Flash Crash: A Day to Remember

May 6 was a pretty good day to be trading stocks–even with a 12-minute market freefall that, at one point, cost investors $1 trillion. For starters, traders saw opportunities to make money under conditions that had been fairly rare of late. Volume soared to 19 billion shares, fattening commission revenues, and fundamentals-driven bargain hunters picked up quick gains. Even losers could be, if not winners, not losers, either, after many losses were reversed by the exchanges. 

Good news even appeared on the expense line of the day’s income statement. Traders generally felt a surge in confidence seeing all their IT spending justified under extreme volatility without crashing.

That’s not to say that it was easy keeping their hearts in their chests or that traders saw the drop coming any better than cartoon character Wile E. Coyote ever does. "I was shocked," said Bryan Lonsinger, head of equity positions trading at Janney Montgomery Scott. "I thought my Bloomberg went down. It had been incredibly calm. When I realized what was happening, I took a deep breath and went to work. It was very nerve-racking."

Nor do traders think that the fall and the Grand Canyon-wide bid-ask spreads that developed exemplify how the market should work. Indeed, the evolution of the market structure and current trading practices were thrown on the defensive.

Nasdaq criticized the NYSE for contributing to the collapse by slowing down the flow of orders. The other markets continued trading during the freefall.

Patrick Armstrong, co-president of the Alliance of Floor Brokers, said traders at the New York did what they are supposed to and the system worked. He noted that none of the trades on the NYSE needed to be reversed. He and Daniel Tandy, the other co-president, blamed regulation for the problem-notably Regulation NMS, which overhauled the U.S. equities markets.

Craig Rothfeld, executive director of WJB Capital Group, finds fault with dark pools and high-frequency trading. "There’s no liquidity anymore," he said. "We’re also kept in the dark on what’s being traded.

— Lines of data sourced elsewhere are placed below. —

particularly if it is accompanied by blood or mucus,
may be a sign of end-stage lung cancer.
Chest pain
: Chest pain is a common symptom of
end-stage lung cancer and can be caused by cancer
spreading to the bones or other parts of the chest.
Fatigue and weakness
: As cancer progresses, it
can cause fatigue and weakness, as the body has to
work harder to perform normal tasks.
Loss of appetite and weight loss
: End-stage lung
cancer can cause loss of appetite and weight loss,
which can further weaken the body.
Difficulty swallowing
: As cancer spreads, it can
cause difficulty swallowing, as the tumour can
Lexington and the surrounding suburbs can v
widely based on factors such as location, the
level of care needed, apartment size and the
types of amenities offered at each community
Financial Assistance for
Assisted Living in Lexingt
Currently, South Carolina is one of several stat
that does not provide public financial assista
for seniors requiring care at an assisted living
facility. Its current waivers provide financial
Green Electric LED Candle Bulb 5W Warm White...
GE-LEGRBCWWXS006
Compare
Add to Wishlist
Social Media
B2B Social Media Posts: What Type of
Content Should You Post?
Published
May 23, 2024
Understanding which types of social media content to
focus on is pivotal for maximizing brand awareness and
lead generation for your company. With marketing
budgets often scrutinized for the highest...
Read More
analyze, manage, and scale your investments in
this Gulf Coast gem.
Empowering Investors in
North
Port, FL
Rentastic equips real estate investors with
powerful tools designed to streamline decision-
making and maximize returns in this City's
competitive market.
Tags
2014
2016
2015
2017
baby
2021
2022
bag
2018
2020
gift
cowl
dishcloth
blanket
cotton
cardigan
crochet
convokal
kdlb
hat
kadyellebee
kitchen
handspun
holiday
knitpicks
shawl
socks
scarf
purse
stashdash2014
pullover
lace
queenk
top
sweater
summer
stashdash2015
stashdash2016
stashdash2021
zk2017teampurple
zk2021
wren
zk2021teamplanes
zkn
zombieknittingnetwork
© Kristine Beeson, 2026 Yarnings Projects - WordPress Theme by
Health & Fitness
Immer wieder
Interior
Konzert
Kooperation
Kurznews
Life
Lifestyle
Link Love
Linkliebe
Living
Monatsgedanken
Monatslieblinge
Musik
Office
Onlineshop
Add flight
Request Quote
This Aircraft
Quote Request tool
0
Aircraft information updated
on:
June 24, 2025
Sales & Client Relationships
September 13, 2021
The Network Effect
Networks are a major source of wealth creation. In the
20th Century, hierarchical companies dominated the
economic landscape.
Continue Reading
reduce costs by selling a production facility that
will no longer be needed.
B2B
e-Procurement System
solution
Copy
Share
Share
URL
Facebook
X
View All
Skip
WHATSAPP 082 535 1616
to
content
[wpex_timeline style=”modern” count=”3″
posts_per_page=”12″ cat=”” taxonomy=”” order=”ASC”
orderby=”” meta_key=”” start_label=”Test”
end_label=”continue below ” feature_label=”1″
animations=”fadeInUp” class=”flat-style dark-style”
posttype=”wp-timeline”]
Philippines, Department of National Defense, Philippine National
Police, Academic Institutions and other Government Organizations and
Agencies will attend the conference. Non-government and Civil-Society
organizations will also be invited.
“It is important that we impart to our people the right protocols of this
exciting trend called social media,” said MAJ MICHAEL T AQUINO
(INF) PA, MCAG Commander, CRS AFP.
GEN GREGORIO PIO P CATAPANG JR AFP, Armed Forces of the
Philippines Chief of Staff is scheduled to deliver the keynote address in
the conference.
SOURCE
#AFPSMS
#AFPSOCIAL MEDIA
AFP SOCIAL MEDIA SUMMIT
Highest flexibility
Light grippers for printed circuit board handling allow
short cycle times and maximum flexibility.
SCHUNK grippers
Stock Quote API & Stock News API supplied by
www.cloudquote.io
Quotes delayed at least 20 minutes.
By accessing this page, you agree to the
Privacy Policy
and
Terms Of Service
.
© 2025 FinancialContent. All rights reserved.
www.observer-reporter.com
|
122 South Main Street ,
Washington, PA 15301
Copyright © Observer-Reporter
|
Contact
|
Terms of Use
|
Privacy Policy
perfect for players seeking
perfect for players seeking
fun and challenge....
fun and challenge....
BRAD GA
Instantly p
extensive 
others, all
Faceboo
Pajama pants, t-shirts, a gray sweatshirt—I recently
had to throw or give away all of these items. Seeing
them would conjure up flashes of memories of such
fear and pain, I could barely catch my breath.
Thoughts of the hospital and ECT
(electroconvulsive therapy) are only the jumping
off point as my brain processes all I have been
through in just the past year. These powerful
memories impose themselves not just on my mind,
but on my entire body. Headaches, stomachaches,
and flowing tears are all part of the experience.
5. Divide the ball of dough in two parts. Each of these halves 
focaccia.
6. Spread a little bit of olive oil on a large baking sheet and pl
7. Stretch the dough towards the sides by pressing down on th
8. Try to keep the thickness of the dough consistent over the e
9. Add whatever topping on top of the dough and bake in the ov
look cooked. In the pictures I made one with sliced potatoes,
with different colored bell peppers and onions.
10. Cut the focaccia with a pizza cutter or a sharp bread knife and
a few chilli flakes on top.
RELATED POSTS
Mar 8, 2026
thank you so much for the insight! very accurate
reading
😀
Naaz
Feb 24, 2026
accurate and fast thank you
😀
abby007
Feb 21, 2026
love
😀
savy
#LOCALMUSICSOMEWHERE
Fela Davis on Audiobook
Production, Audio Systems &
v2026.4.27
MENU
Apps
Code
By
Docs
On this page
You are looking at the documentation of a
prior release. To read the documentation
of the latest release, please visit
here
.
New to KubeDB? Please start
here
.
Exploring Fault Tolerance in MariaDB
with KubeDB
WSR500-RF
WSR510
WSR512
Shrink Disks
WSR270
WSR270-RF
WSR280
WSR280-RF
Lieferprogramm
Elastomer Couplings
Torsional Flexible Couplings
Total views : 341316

It’s not a safe and secure market." Rothfeld is calling for more regulation of the pools and high-frequency trading. (Many suspect that the "flash crash" was accelerated by the dearth of bids, combined with the loss of high-frequency traders, many of whom shut down during the drop.)

Still, whatever threats traders may be operating under they got through May 6 without much, if any, damage. "It proved the performance of our trading platform," said Joe Sokolowski, managing director of U.S. principal program trading at Nomura Securities. "You don’t like to see the price dislocations, but there were no disruptions."

Sokolowski confirmed it when the 12 minutes were up. He looked up and down the trading floor to see that his staff had no problems and received the same news when he called the desk in Europe. Reviewing the collapse later, he and the staff reinforced the need to keep up with the huge and ever-increasing volume and complexity of market data.

If traders’ systems were working–and most appeared to have been–the incredible volatility was largely welcomed. More than 19 billion shares traded hands for the day. It was nearly double the average and a high for the year–in good measure thanks to the dive and bungee-cord rebound.

Nor were commissions from trading the only way to make money. Tony Kiniry, managing director of sales trading at Caris & Co., saw in the collapse an opportunity to put his clients into stocks his firm was watching for them. He had winners in Sybase, Seagate, Apple, Intel, Gap and Broadcom.

"We go by the fundamentals," he said. "Whatever the market is doing, if the price falls below the value of the stock, we’re going to get in. Do the clients appreciate that it worked? We’re just doing our job, right?"

Kiniry can’t wait for another market plunge, but his view was a decidedly minority opinion.

Patrick Fay, head of equity trading at D.A. Davidson & Co., doesn’t think Wall Street is equipped for debacles like this one–and he got a look into the abyss. He was one of the traders who had one of the biggest losses reversed. "It’s a crapshoot, and we lucked out," he said with obvious feeling. Next time–and no one doubts there could be one–he and the rest of Wall Street might not be so lucky.

 

Editors’ note: As Traders Magazine was going to press, the nation’s stock exchanges and the Financial Industry Regulatory Authority (FINRA) were filing rule proposals to introduce circuit breakers on individual stocks. Under the proposals, if a security fell or rose by 10 percent during a five minute period, the exchanges would halt trading for 5 minutes in that security. The rules are expected to go into effect in mid-June.